MONEY recently launched Dollar Scholar, a new personal finance newsletter written by a 27-year-old who’s still figuring it out: me.
Every week, I’ll talk to experts about a money question I have, whether that’s “Are online banks sketchy? or “How many credit cards do I need?” As I learn, I’ll share simple ways to improve your financial life… and post some funny memes.
This is (part of) the sixth issue. Check it out below, then subscribe to get future editions of Dollar Scholar every Wednesday.
Here is a short list of things I know a lot about: Yorkshire terriers, Renaissance art, young adult literature, Vine compilations, millennial voters, mid-2000s teen TV shows, memes and the Elvis-is-alive conspiracy theory. Here is a shorter list of things I do NOT know a lot about: credit.
Despite my best efforts, I’m still learning the ins and outs of it. For example, I’ve previously written about my credit score, but I’m a little confused about how the credit bureaus work and what makes an inquiry hard or soft.
So I had no insight when a friend recently asked me for advice about her credit limit. What is a credit limit, anyway? How do I get a higher one? Wait, should I get a higher one?
Rod Griffin, director of consumer education and awareness for Experian, got on the phone to walk me through the basics.
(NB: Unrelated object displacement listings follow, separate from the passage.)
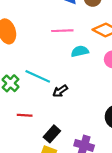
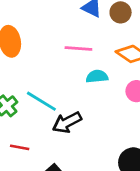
black arrow: (60, 91) -> (67, 122), size x1.5

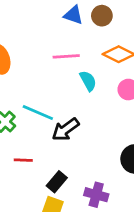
cyan semicircle: (97, 76) -> (88, 81), turned 75

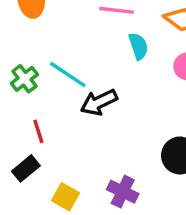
red line: (23, 160) -> (38, 131), turned 60
black rectangle: (57, 182) -> (26, 168), moved

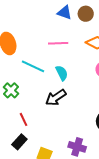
cyan semicircle: (138, 46) -> (62, 73), moved
cyan line: (68, 75) -> (33, 66), moved

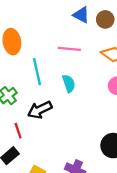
cyan line: (33, 66) -> (37, 72), turned 45
black arrow: (56, 98) -> (40, 110), moved

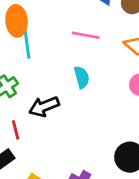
cyan line: (37, 72) -> (27, 42), moved

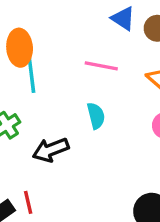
red line: (16, 130) -> (28, 202), moved

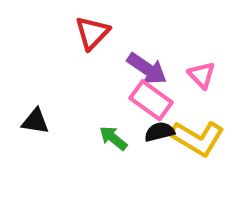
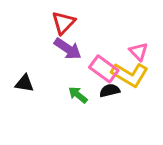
purple arrow: (147, 69) -> (68, 49), moved
yellow L-shape: (197, 138) -> (130, 75), moved

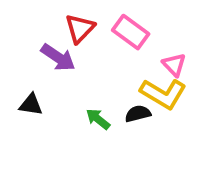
purple arrow: (68, 49) -> (58, 57), moved
pink rectangle: (104, 69) -> (131, 32), moved

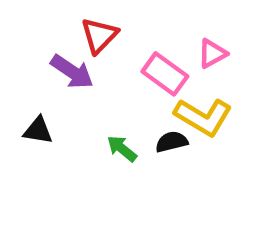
pink rectangle: (131, 32) -> (165, 74), moved
pink triangle: (174, 65) -> (212, 54), moved, turned 45

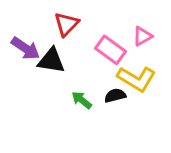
purple arrow: (72, 72) -> (25, 48), moved
black triangle: (38, 130) -> (51, 61), moved, size x1.4

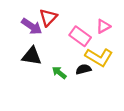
purple arrow: (25, 48) -> (32, 26), moved
black triangle: (51, 61) -> (32, 56), moved

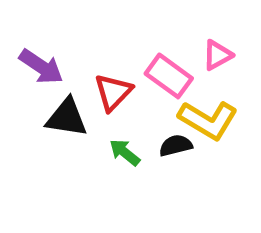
red triangle: (48, 17) -> (113, 92), moved
purple arrow: (32, 26) -> (41, 67), moved

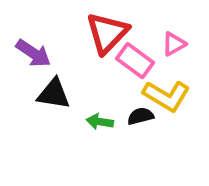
red triangle: (113, 92) -> (107, 33), moved, size x1.4
green arrow: (125, 152) -> (100, 122), turned -30

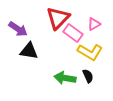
black semicircle: (141, 116) -> (88, 76), moved, turned 80
green arrow: (100, 122) -> (65, 78), moved, size x1.5

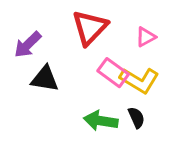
purple arrow: (18, 29) -> (28, 45), turned 102
pink rectangle: (73, 33) -> (113, 73), moved

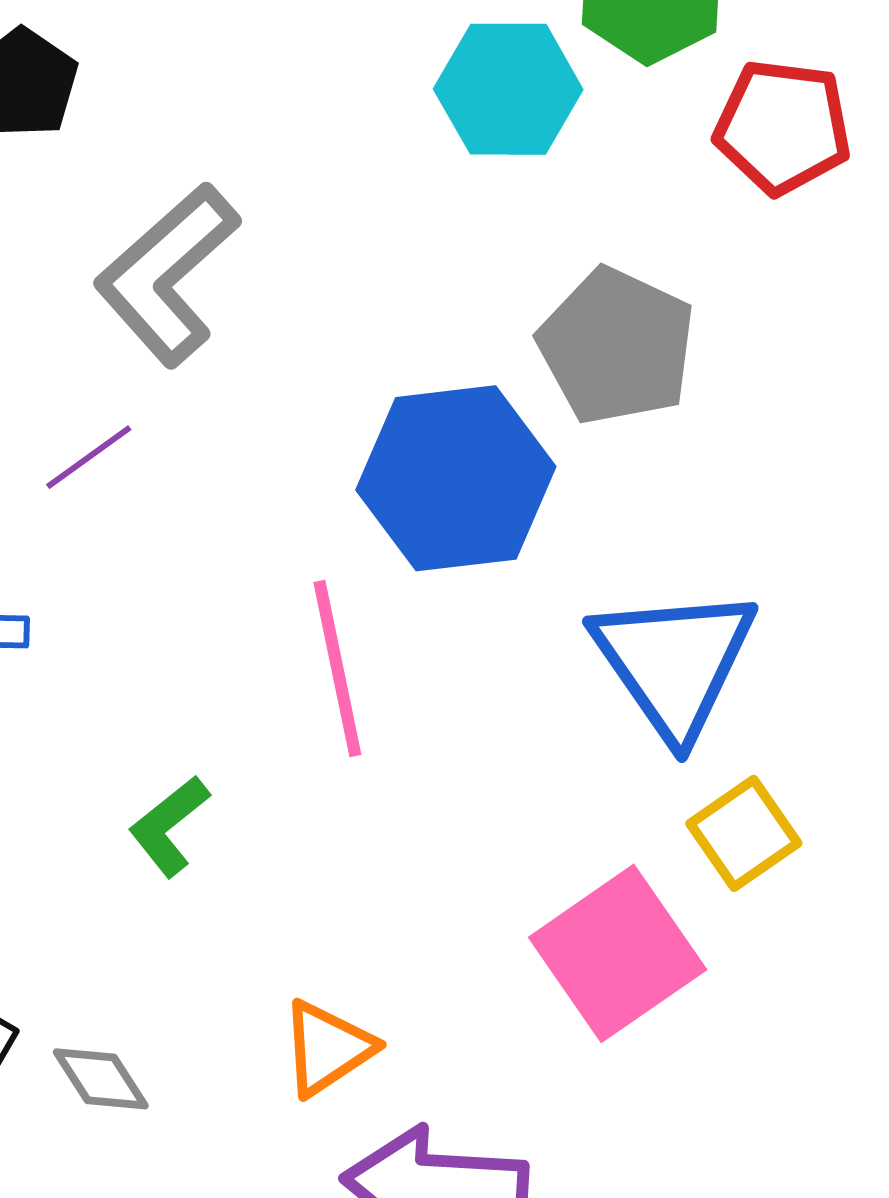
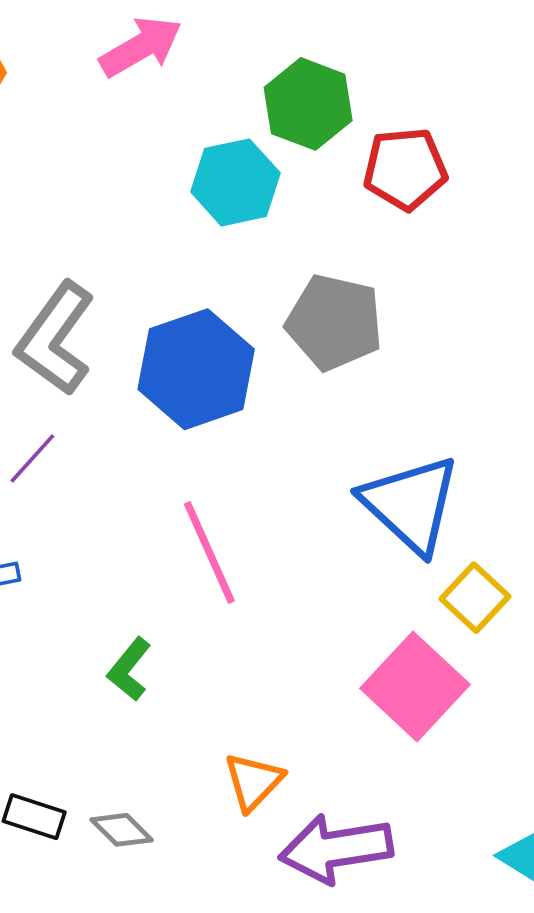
blue hexagon: (456, 478) -> (196, 369), moved

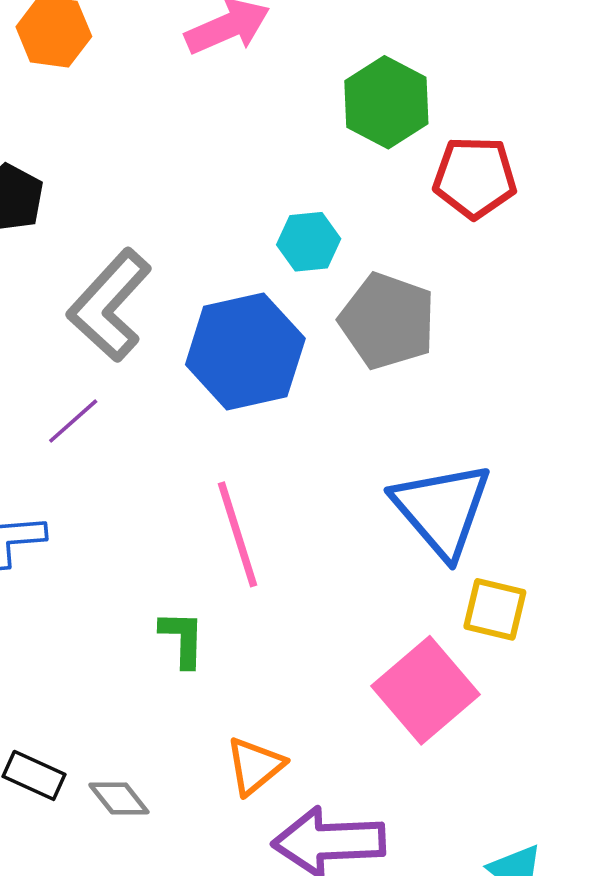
cyan hexagon: (235, 182) -> (309, 242), moved, size x0.7
yellow square: (475, 598) -> (495, 609), turned -36
green L-shape: (129, 669) -> (182, 639), moved, turned 136

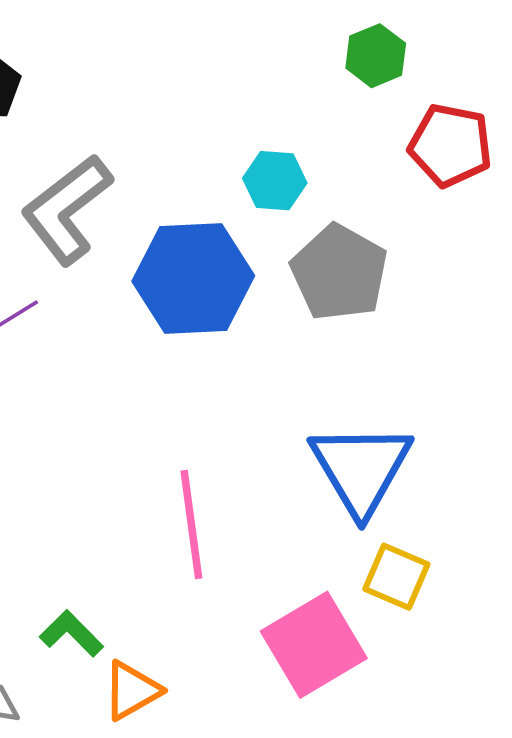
green hexagon: (386, 102) -> (376, 56), size x0.7
pink line: (237, 534) -> (191, 524), moved
green L-shape: (182, 639) -> (71, 633), moved, turned -56

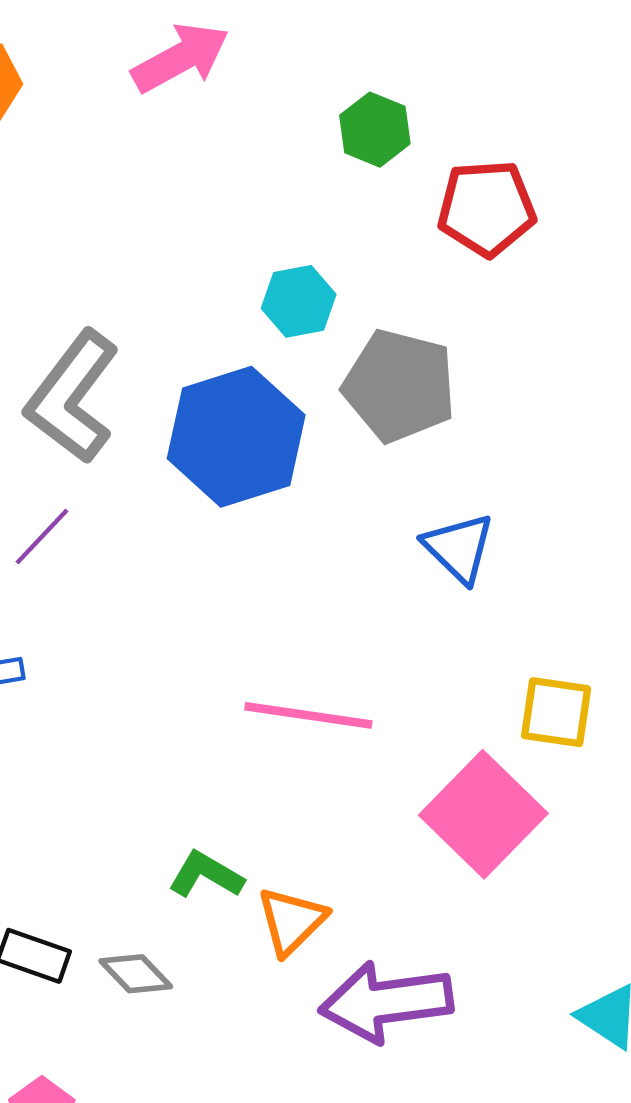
blue triangle: (361, 469) -> (459, 548), moved, size x0.6
pink line: (191, 524) -> (308, 715), turned -59

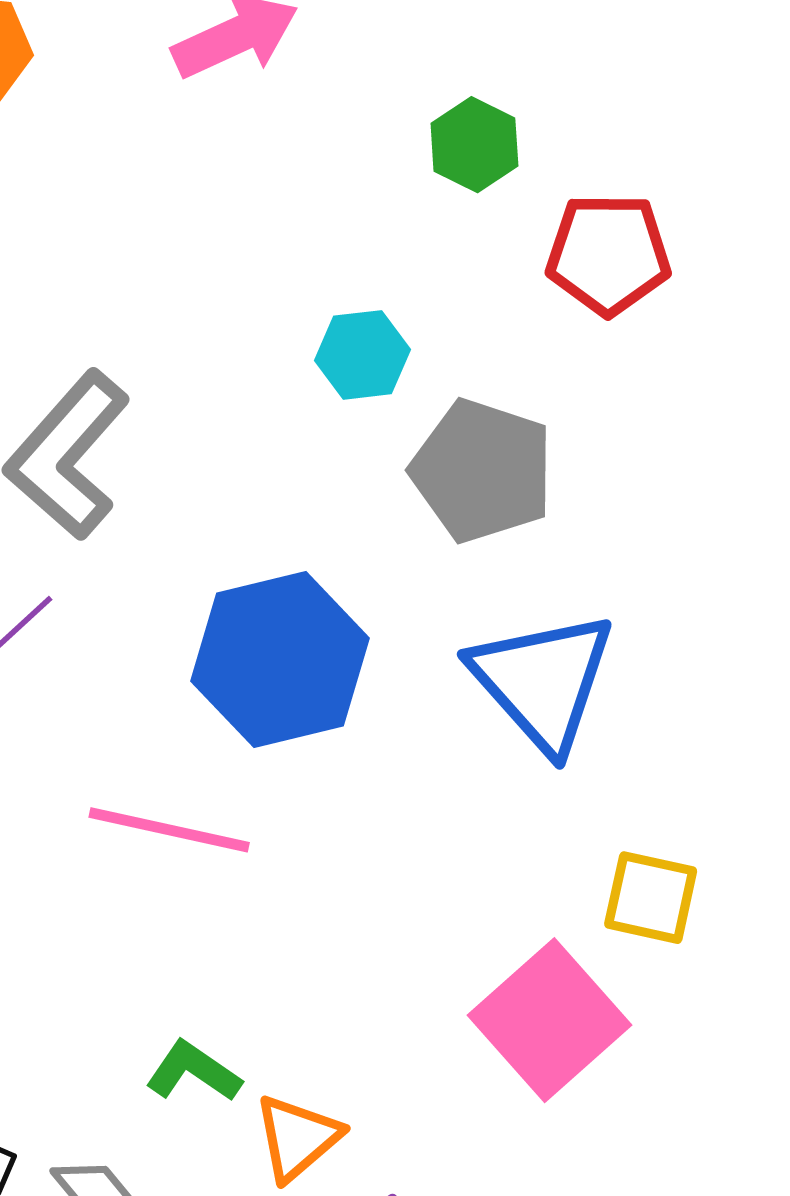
blue hexagon: (236, 437) -> (280, 660), moved
blue triangle: (459, 548) -> (543, 681), size x1.6
pink line: (308, 715) -> (169, 830), moved

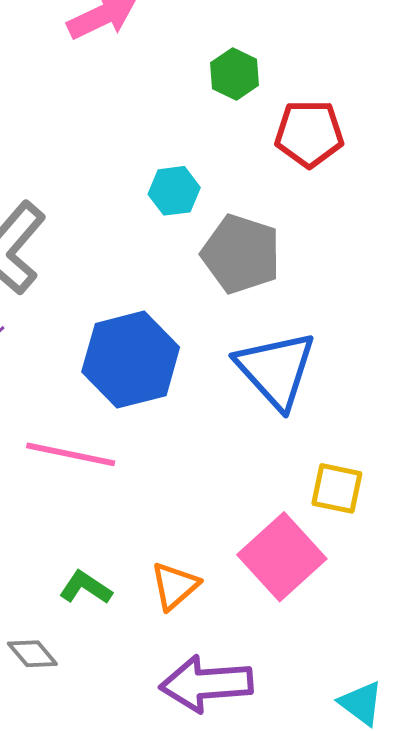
orange triangle: (297, 1138) -> (175, 586), moved

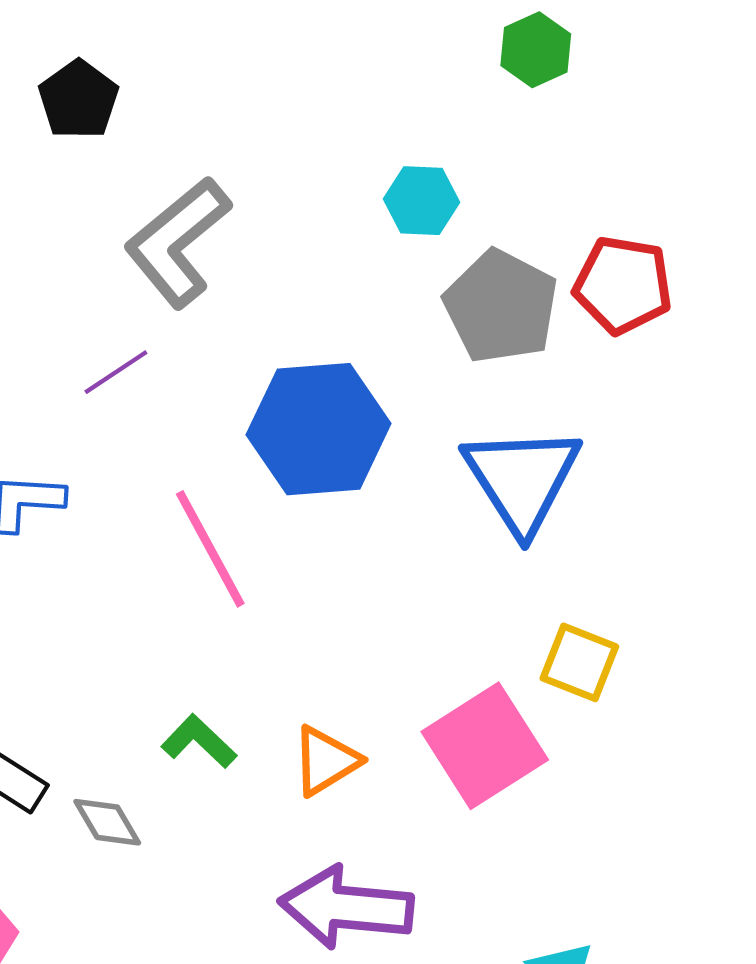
red pentagon: (309, 134) -> (623, 285), moved
pink line: (71, 454) -> (210, 549), turned 40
He said credit limits are what they sound like: They refer to the maximum amount a person can charge on a card. The credit card company sets the limit; the customer has to follow it.
Unfortunately for my eyeliner and black nail polish, there’s not really room for rebelling. If I go over the limit, Griffin said either my purchase will be declined or I’ll have to pay an (ingeniously named) over-the-limit fee.
There’s actually an interesting federal law involved here. The Credit CARD Act of 2009 — we’re killing it with the names, you guys — only just put restrictions on how much companies could charge for going over the limit. It also made it so customers had to opt in to over-limit coverage.
President Barack Obama signed the act into law, and it apparently had its intended effect: The Consumer Financial Protection Bureau found in 2015 that the law had helped people avoid some $9 billion in over-limit fees.
Thanks, Obama. (Really.)
That doesn’t mean it’s OK to spend recklessly, though. As Griffin says, “There are a lot of things to be aware of when it comes to credit limits and your credit overall.”
One of the factors that influences a person’s credit score is their utilization rate, which is calculated by dividing how much credit you’re using by how much credit you have. Griffin said your utilization rate should always be less than 30% — AKA, it should stay far, far away from your limit.
It is possible to get your credit limit raised, in turn lowering your utilization rate and theoretically boosting your score. In fact, Griffin said it often happens automatically. I checked and sure enough, my credit limit has been increased twice since 2016 without me asking. Sweet.
You can also request to have your limit raised — sometimes it’s as easy as clicking a button on your card company’s website. But it’s not always a good thing. Griffin said it could be treated as a hard inquiry on your credit report, which could in turn hurt your score. Plus, it could enable bad spending habits.
“The challenge comes when a person is asking to increase their credit limit because they’re maxing out their credit cards, because they’re misusing them,” he says. “They’re charging to the maximum consistently and looking for a way around reducing their debts.”
If you have a case like this, Griffin said it might be better to focus your efforts on making payments to decrease your balance than asking for a credit limit increase.
What’s a scenario in which it would make sense for a person to ask for a credit limit increase? If you regularly put your card down for business expenses and find yourself nearing the limit while waiting to get reimbursed, it might be a smart move.